SAN FRANCISCO — For more than a decade, satellites have provided vivid images of hillside communities and roads destroyed by landslides. Increasingly, researchers are using space-based sensors to pinpoint the causes of landslides and determine where they will strike.
“The goal is not to identify whether a landslide will happen on a single hill at a given time, but to try to provide a general indication of the chance of a landslide occurring,” said Dalia Kirschbaum, research scientist in the Hydrological Sciences Laboratory at NASA’s Goddard Space Flight Center in Greenbelt, Md.
NASA Goddard researchers are modeling landslide activity using precipitation data drawn from the Tropical Rainfall Measurement Mission (TRMM), a joint NASA Japan Aerospace Exploration Agency mission launched in 1997, and observations of land cover provided by the Advanced Very High Resolution Radiometer onboard the U.S. National Oceanic and Atmospheric Administration’s Polar Operational Environmental Satellites and the Moderate Resolution Imaging Spectroradiometer on NASA’s Terra and Aqua Earth-observing satellites. That information is used in conjunction with detailed elevation data drawn from NASA’s 2000 Space Shuttle Radar Topography Mission to identify factors that contribute to rainfall-triggered landslides.
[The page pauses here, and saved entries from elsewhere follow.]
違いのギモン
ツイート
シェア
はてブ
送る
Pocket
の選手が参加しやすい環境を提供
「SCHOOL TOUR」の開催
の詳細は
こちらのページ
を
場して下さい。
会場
Eventually, these models could be used to forecast imminent landslides. Because there is currently no global warning or operational monitoring system for landslide conditions, the Goddard research group is interested in developing “robust models to alert governments and aide organizations to the likelihood of landslides so they can respond more quickly to these events,” Kirschbaum said.
Goddard researchers have focused their attention on rainfall-triggered landslides occurring worldwide since 2007. During that period, rainfall-triggered landslides killed more than 14,000 people, Kirschbaum said. With the expanding global population and an increasing number of buildings and roads constructed on unstable slopes, landslides are likely to become more frequent and to cause more damage, she added.
At the same time, landslide models are expected to improve as they begin incorporating data from new space-based instruments, including TRMM’s successor, the joint U.S.-Japan Global Precipitation Measurement (GPM) mission and NASA’s Soil Moisture Active Passive mission, which are both scheduled to launch in 2014. GPM is expected to improve rainfall measurement dramatically because its primary satellite, known as GPM Core, will operate in a constellation of satellites to produce a global picture of rainfall every three hours at a resolution of approximately 10 kilometers. That constellation includes the NASA and the National Oceanic and Atmospheric Administration’s Suomi National Polar-orbiting Partnership satellite, the NOAA-19 weather satellite, the first spacecraft in NOAA’s Joint Polar Satellite System, the U.S. military’s Defense Meteorological Satellite Program and Japan’s Global Change Observation Mission. In contrast, TRMM offers 25-kilometer resolution, Kirschbaum said.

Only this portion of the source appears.